__PROBLEM REQUIREMENTS__: From the data, return each line holding the word "Einsätze".

--- PROVIDED RECORDS ---

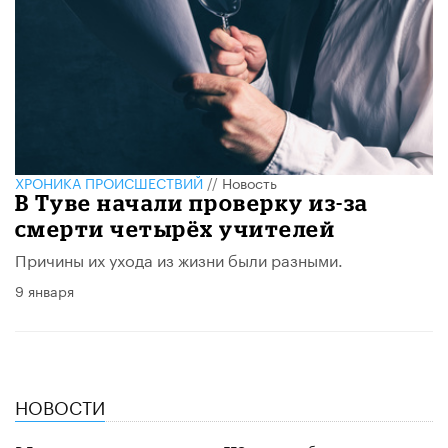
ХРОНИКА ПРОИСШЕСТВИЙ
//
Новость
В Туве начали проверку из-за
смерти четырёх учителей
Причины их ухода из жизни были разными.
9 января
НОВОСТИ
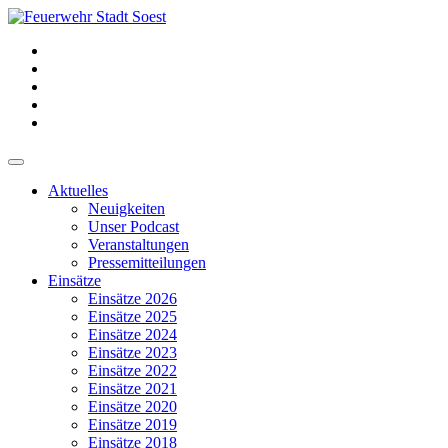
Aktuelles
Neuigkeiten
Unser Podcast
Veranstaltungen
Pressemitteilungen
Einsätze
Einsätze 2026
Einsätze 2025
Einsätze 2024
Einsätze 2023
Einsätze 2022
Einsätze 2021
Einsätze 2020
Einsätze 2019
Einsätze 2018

---

__TASK OUTPUT__:
Einsätze
Einsätze 2026
Einsätze 2025
Einsätze 2024
Einsätze 2023
Einsätze 2022
Einsätze 2021
Einsätze 2020
Einsätze 2019
Einsätze 2018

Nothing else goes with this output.